L’argent liquide est la seule forme de liberté individuelle indépendante de la bienveillance ou de l’aveuglement du pouvoir. La seule à laquelle on puisse recourir si l’on est traqué. Il n’est pas étonnant que son opportunité soit remise en question, son usage soigneusement limité ou restreint, sa possession de plus en plus découragée, et sa disparition programmée à moyen terme. Ce n’est pas la fraude fiscale (crime en grande partie imaginaire) ni l’économie souterraine de la pègre et de la mafia, qui justifie cet ostracisme croissant : c’est la scandaleuse monnaie d’échange invisible dont le détenteur dispose, et dont il faudra bien qu’il soit dépossédé tôt ou tard.
Quand tout l’argent du monde sera numérisé, il n’y aura plus d’échappatoire. Vous serez livré pieds et poings au bon plaisir de gouvernements et d’instances qu’on appellera démocratiques par antiphrase. Le monde, enfin, sera définitivement quadrillé. Le dernier maquis aura disparu.
Imaginez que vous ayez envie d’être libre, même dans le monde d’après. Il faudra vraiment s’en donner les moyens.
Le temps que la menace qui nous concerne tous soit absolue, que le tropisme policier de tous les États se confirme, les techniques de contrôle, de surveillance et de prédation de l’individu par le pouvoir auront atteint leur efficacité maximale.

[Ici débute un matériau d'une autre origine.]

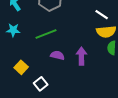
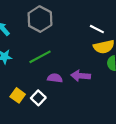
purple arrow: (81, 56) -> (81, 76), turned -78
white square: (41, 84) -> (38, 98), moved

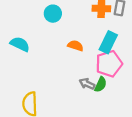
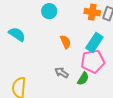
orange semicircle: (75, 46) -> (65, 42), turned 40
gray arrow: (87, 84) -> (62, 73), moved

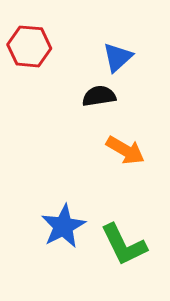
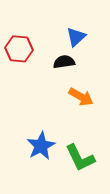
red hexagon: (29, 46) -> (19, 49), moved

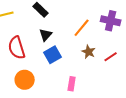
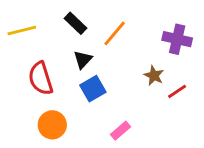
orange line: (82, 28) -> (115, 33), moved
brown star: (89, 52) -> (154, 75), moved
pink rectangle: (72, 84) -> (120, 131), turned 40

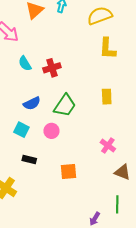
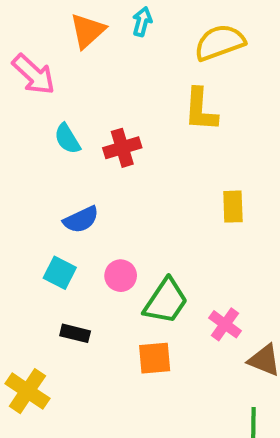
yellow L-shape: (108, 48) -> (201, 110), moved
green trapezoid: (65, 106) -> (166, 301), moved
pink cross: (108, 146) -> (225, 324), moved

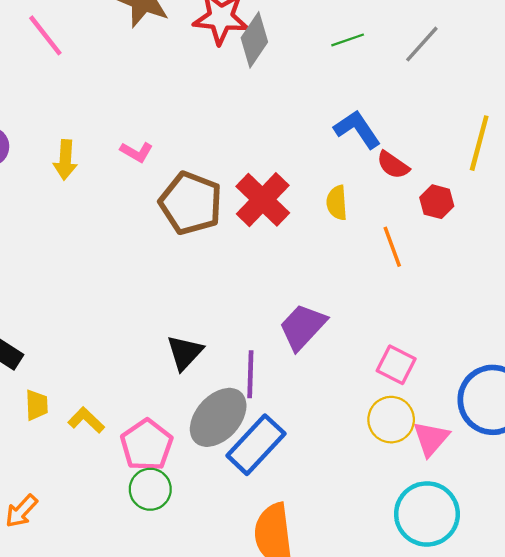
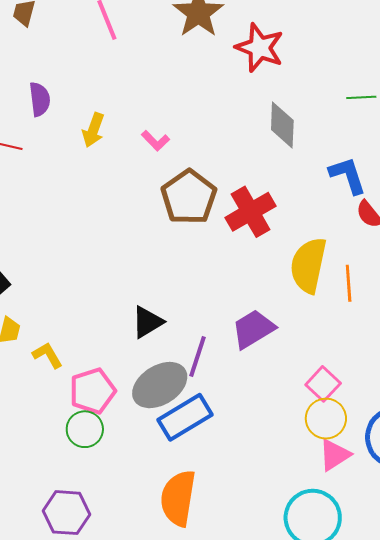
gray diamond: (254, 40) -> (282, 125), moved, turned -48
yellow semicircle: (337, 203) -> (308, 265), moved, size x1.8
yellow circle: (391, 420) -> (326, 419), moved

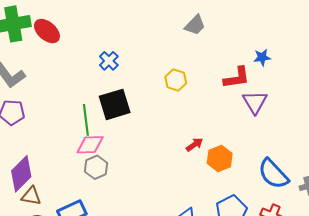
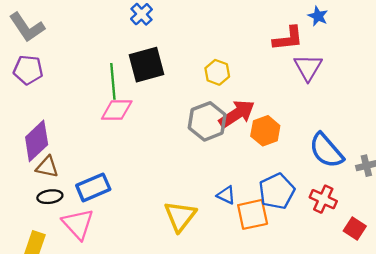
blue star: (262, 57) -> (318, 16), turned 30
yellow hexagon: (176, 80) -> (217, 72), moved
red arrow: (194, 145) -> (237, 114), size x1.8
gray hexagon: (96, 167) -> (207, 121), moved, size x1.4

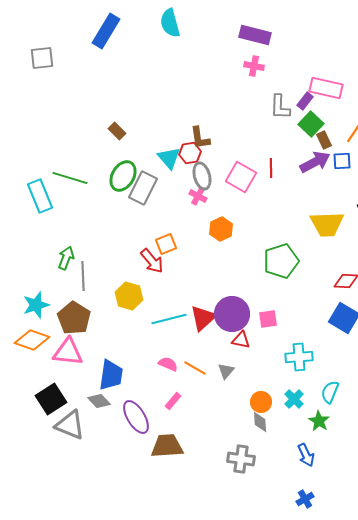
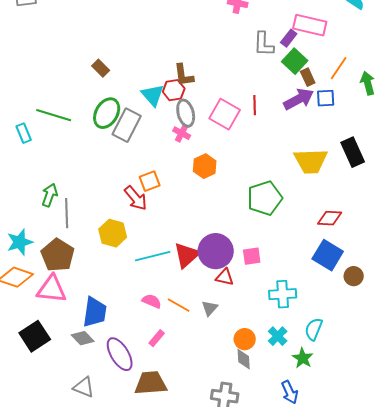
cyan rectangle: (40, 196) -> (24, 133), size x0.6
gray triangle: (70, 425) -> (84, 387), moved, size x0.7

Dans un avenir prochain, les drones, les capteurs, ou simplement les téléphones de vos voisins de chambre ou de métro, auront reniflé votre ADN, et vous signaleront où que vous soyez sur la terre, même sans le moindre relais électronique. Ce n’est pas le cas aujourd’hui. Il paraît plus pratique et plus facile d’éliminer l’argent physique que de connecter tous les individus à tous les objets. L’un n’empêche pas l’autre évidemment.